Safe Drinking Water Act
How Safe Is The Water You Drink?
Most of us assume the water that flows from our tap is safe to drink. That is until Flint, Michigan’s water crisis made most of the nation question how safe tap water is to drink.
At Aquasana we believe all tap water should be filtered before drinking. Water treatment plants use many chemicals to disinfect water and as we have learned in Flint, sometimes water can start out (from the source) safe to drink and during transit, it picks up contaminants such as lead. In a recent blog post we looked at how and why lead levels became elevated in Flint. In a nutshell, proper procedures were not followed.
More than 40 years ago, law makers outlined rules and procedures called The Safe Drinking Water Act (SDWA) for local municipalities to follow to ensure water met the appropriate safety standards and was considered safe to drink in this country.
The Safe Drinking Water Act, enacted in 1974, is separate from the Clean Water Act which regulates pollution in our nation’s lakes, rivers, and other bodies of water.
The Safe Drinking Water Act focuses on above ground and underground water sources used for drinking water. The Act authorized the Environmental Protection Agency (EPA) to establish minimum standards to protect tap water and required all owners or operators of public water systems to comply with these basic standards.
Amendments made in 1996 to the SDWA require the EPA to consider a detailed risk and cost assessment, and best available scientific data, when developing drinking water standards.
Even with government issued rules and regulations, mistakes can still be made.
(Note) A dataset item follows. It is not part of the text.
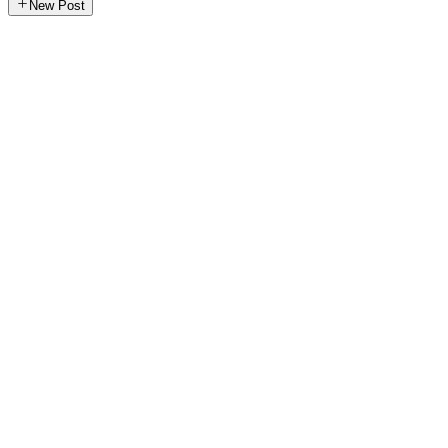
New Post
In Flint, a chain of decisions led to a new source of drinking water which wasn’t properly treated to mitigate the acidity level of this new source of water, leading to massive corrosion of pipes, and ultimately high levels of lead. This could happen, and has happened to places outside of Flint. In fact, 17 U.S. cities have been identified as having higher than desired levels of lead in drinking water. How can you safeguard your drinking water? You can invest in a water testing kit and see what’s in your water, then get the right NSF certified filter for the job. All of our drinking water filters remove lead from drinking water and much more.
The SDWA is a good start, but decades old and reliant on local municipalities to enforce. You need to be your own health advocate and invest in the best filter possible.